Arbeitgeberattraktivität: Wissenschaftliche Daten für HR-Verantwortliche
Die meisten Unternehmen haben erkannt, dass eine marktgerechte Vergütung nicht ausreicht, um Talente für sich zu gewinnen. Doch welche Faktoren sind bei der Jobwahl wirklich entscheidend? Was macht Unternehmen attraktiv? In diesem Artikel erfahren HR-Verantwortliche wie sich die entscheidenden Faktoren mithilfe von Attraktivitätsanalysen regionen-, branchen- und unternehmensspezifisch ermitteln lassen und welche Handlungsempfehlungen sich daraus ergeben.
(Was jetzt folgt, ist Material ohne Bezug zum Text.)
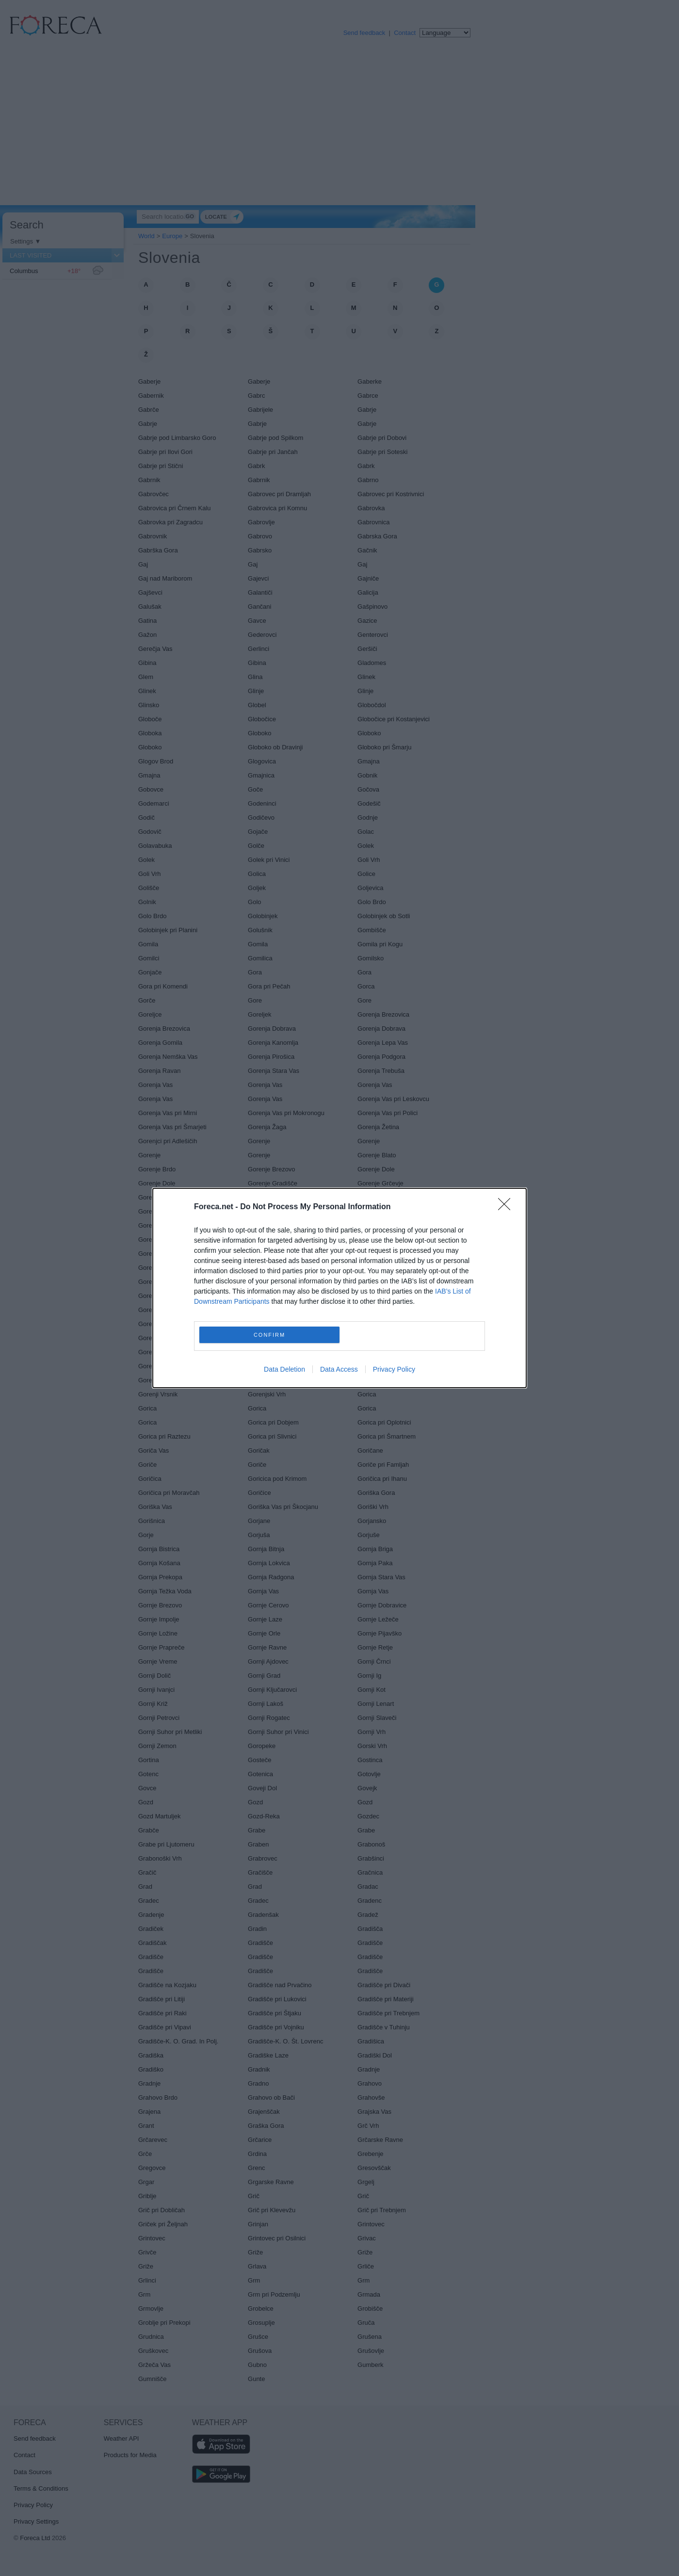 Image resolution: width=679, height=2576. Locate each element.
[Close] (507, 1207)
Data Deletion (284, 1369)
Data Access (339, 1369)
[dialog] (339, 1288)
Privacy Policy (394, 1369)
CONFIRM (269, 1335)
Bewerbungen gehen zurück, Stellen bleiben unbesetzt und die Anforderungen von Mitarbeitenden an ihre Arbeitgeber steigen. Auf dem Arbeitsmarkt herrscht ein „race for talent“. Dass immer mehr Unternehmen um qualifizierte Fachkräfte konkurrieren, erfahren HR-Verantwortliche branchenübergreifend. Grund ist der Arbeitnehmermarkt, bei dem die Nachfrage der Unternehmen das Fachkräfteangebot übersteigt – und Megatrends wie der demografische Wandel, die digitale Transformation oder der Wertewandel in der Gesellschaft verschärfen die Situation zunehmend. Attraktivitätsanalysen von WifOR unterstützen HR-Verantwortliche dabei, Maßnahmen zu entwickeln, um Bewerbende anzuziehen und Mitarbeitende langfristig zu halten.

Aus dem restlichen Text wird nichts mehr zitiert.